So why does fear exist and do we have power over it? Fear according to researchers evolved in all animal species as a defense mechanism. It is a way for the brain to change the body chemistry so that future dangerous situations will create a stimulus, serving as an early warning system. This gives us an ability to determine a course of action that will increase our chance of survival. The chemical response in some cases is so strong it can cause physical and emotional paralysis and impede us from helping ourselves! When that paralysis is not experienced, the body then faces the fight or flight response in defense.
Some fear is healthy, being afraid of bodily harm from a potential attacker for example. Some fear is destructive and damaging, like feeling we cannot be honest with our partners for fear of judgment or ridicule. When we feel fear we need to remember that it’s a call to action. Unlike other animals we are able to choose how we respond to those feelings of dread.
In 3rd grade I was bullied and picked on by bigger kids, and my instinct was to fight. Eventually I was expelled from school and my father began spanking me with a belt as punishment. This punishment taught me to fear his spanking more than the bullies’ beatings. For the rest of my youth I backed down from every altercation. I did nothing to defend myself from the beatings of my peers; allowing them to label me a coward and hopefully leave me alone. I grew up in a very tough area so I got beat a lot. Today I am 44 years old and I have no memory of the physical pain I endured from those beatings, but the pain of not defending myself, of feeling like a coward–that pain lived inside me for so long that I can still feel the shame today if I allow it. When I was 18 I no longer had to fear my father’s punishments for defending myself and I began to stand up for myself again. This did not stop me from getting bullied on occasion, but interestingly enough I don’t remember an ounce of the physical pain; all my mind can recall is the humiliation of a loss, that helpless feeling of not being able to defend myself, that fear that someone else had gotten the better of me.
As I got older I began to read self-help books and to study why I and others thought and acted the way we did. In one of the books I was reading I came across one of the most profound thoughts ever, an acronym that defined what fear really was. The acronym was False Evidence Appearing Real. When I read that it instantly spoke to me. Whether an aggressively intimidating person, an inescapable, unpleasant situation, or a dreaded decision needing to be made, the feeling in all these situations was the same: fear. I finally realized that no matter what the evidence was I was selecting the meaning of it and assuming the worst case scenario. It reminded me of when I was little and I lied to stop my dad from spanking me. The reality was that I lied out of fear; but my punishment never turned out to be as bad as I had assumed it would.
This realization gave me one of the most effective tools for change and success in my life, I understood that only I could determine what had power over me, only I could assume what the consequences where going to be, only I could determine if fear would empower me to act in my defense or paralyze and control me.
Fear is real and it can be a healthy emotion, but do yourself a favor and remember that it’s only a call to action.
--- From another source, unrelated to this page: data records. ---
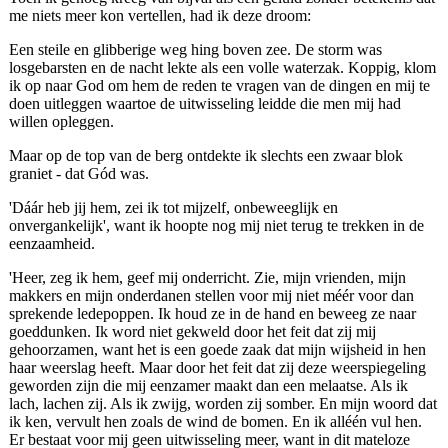
me niets meer kon vertellen, had ik deze droom:
Een steile en glibberige weg hing boven zee. De storm was
losgebarsten en de nacht lekte als een volle waterzak. Koppig, klom
ik op naar God om hem de reden te vragen van de dingen en mij te
doen uitleggen waartoe de uitwisseling leidde die men mij had
willen opleggen.
Maar op de top van de berg ontdekte ik slechts een zwaar blok
graniet - dat Gód was.
'Dáár heb jij hem, zei ik tot mijzelf, onbeweeglijk en
onvergankelijk', want ik hoopte nog mij niet terug te trekken in de
eenzaamheid.
'Heer, zeg ik hem, geef mij onderricht. Zie, mijn vrienden, mijn
makkers en mijn onderdanen stellen voor mij niet méér voor dan
sprekende ledepoppen. Ik houd ze in de hand en beweeg ze naar
goeddunken. Ik word niet gekweld door het feit dat zij mij
gehoorzamen, want het is een goede zaak dat mijn wijsheid in hen
haar weerslag heeft. Maar door het feit dat zij deze weerspiegeling
geworden zijn die mij eenzamer maakt dan een melaatse. Als ik
lach, lachen zij. Als ik zwijg, worden zij somber. En mijn woord dat
ik ken, vervult hen zoals de wind de bomen. En ik alléén vul hen.
Er bestaat voor mij geen uitwisseling meer, want in dit mateloze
Your choice is Fight or flight, and sometimes flight is necessary, but too often flight is chosen as the easy way out. As a former coward I can attest that it is easier to run away than it is to stand and fight for yourself. I can say with authority that just because you successfully ran away from your fear, you have not escaped it. Often times the long term damage you will cause by not standing up for yourself, your ideals, the truth, will be very difficult to heal from, because you will know that the fear conquered you.
Today you can make the decision that fear won’t stop you from telling the truth; it won’t stop you expressing your love for someone; and it can’t prevent you from standing up for yourself. Today if you’re feeling fear answer that call to action, and let fear know you’re back in charge of your life.

 

 

J.Austin.Ward
Email: j.austin.ward@gmail.com
Follow on Facebook: https://www.facebook.com/pages/Personal-Empowerment-And-Relationship-Coaching-PEAR/749287711768150

Take a listen this was powerful as Josh and Lee discuss truth and how it is with fear!

 

http://www.blogtalkradio.com/relationship-reinvented/2014/05/05/relationship-reinvented-2014-healing-series

Healing series April 2014: The truth is the TRUTH!

 

Polyamory truth

Healing series… Evolution of truth!
In the dominant side of thinking, we often have a voice that says things to us! This thinking is of course a protective nature or so we see it as being a protective nature that says things are ok, or not ok. When this thinking occurs, we of course can see that the truth can be as messy!  This say’s somewhere inside that a lie is ok.   It could be that you have to hide something about yourself! It could be that you are already rejecting, abandoning, or playing a mental record of something that once was. All of those are lies in a sense.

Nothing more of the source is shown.